Perhaps your institution can implement something similar?

Getting the extra support and making the hospital aware of what is going on was helpful. I can not count the times security had to hold down a patient so I could administer a chemical restraint im.

In addition, Crisis Prevention Training is helpful to teach staff to recognize situation that are escalating earlier and how to act and diffuse.

I have also found that when a patient is in withdrawal or severe delirium it is best to medicate on the early side and not to wait until everything is escalated.

I would NEVER advocate pressing charges against a dementia patient who thinks we are invading his house and sticking him! I'm talking about policies and procedures for those who are either completely competent and assault healthcare workers.

In your OP, you specifically referenced a patient in DTs, and went on to insinuate that the nurses should have pressed charges. People in DTs are NOT "completely competent."

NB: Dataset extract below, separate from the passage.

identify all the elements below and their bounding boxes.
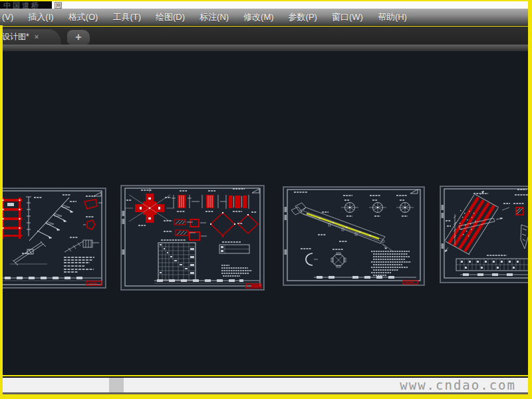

While I competely agree that alcoholism and addiction are, at least to some extent, an illness that is difficult for many patients to manage, isn't part of recovery to accept responsibility for what you've done as a result of that addiction? While my heart goes out to people with this particular struggle, I can't help but see some differences between this and the 95-year-old dementia patient.

When they are in DTs, they are not using alcohol; they are in a physical crisis during which they have little to no control over how they react. While I believe policies should be in place to minimize harm to caregivers in this situation, I think it would be completely inappropriate to ask them to take accountability for any acts that occurred while in DTs.